▸ Page-level text extractions:
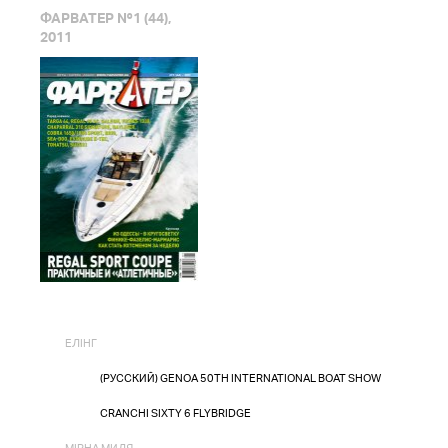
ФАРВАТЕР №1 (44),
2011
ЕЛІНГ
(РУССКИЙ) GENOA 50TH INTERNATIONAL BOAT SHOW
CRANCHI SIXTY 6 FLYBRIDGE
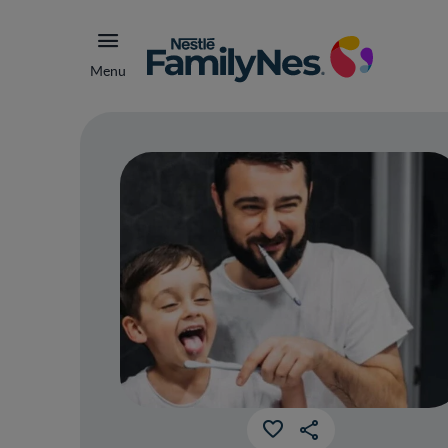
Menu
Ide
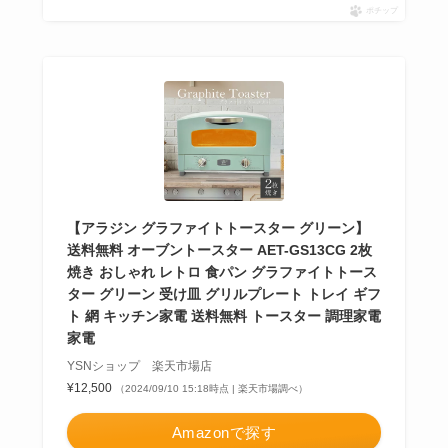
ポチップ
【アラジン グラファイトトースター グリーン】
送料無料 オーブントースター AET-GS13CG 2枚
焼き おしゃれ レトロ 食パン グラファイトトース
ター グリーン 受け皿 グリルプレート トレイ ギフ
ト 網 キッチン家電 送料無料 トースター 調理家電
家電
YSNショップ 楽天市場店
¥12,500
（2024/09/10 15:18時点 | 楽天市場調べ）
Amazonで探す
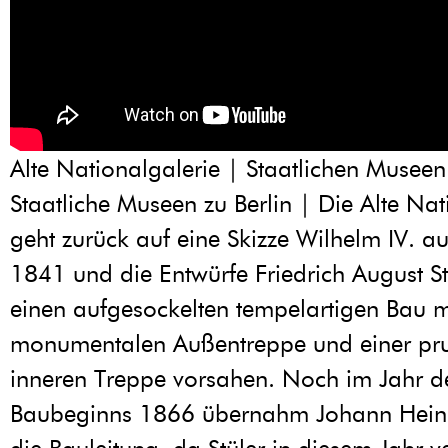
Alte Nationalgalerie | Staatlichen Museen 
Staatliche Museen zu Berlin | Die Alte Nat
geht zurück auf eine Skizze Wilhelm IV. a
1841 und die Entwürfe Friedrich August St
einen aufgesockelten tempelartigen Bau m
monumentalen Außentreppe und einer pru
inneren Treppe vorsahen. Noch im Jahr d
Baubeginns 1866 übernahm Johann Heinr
...
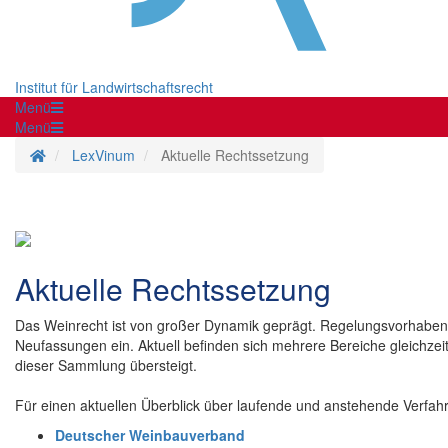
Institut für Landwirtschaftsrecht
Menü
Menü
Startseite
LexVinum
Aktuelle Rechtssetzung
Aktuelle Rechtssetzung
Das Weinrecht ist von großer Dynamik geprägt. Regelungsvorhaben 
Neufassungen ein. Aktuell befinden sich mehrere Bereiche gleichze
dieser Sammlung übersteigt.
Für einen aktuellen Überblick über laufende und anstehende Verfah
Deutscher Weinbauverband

▸ Work instructions:
Search the data above and return each line in which "送料無料" occurs.

▸ Exercise result:
送料無料 オーブントースター AET-GS13CG 2枚
ト 網 キッチン家電 送料無料 トースター 調理家電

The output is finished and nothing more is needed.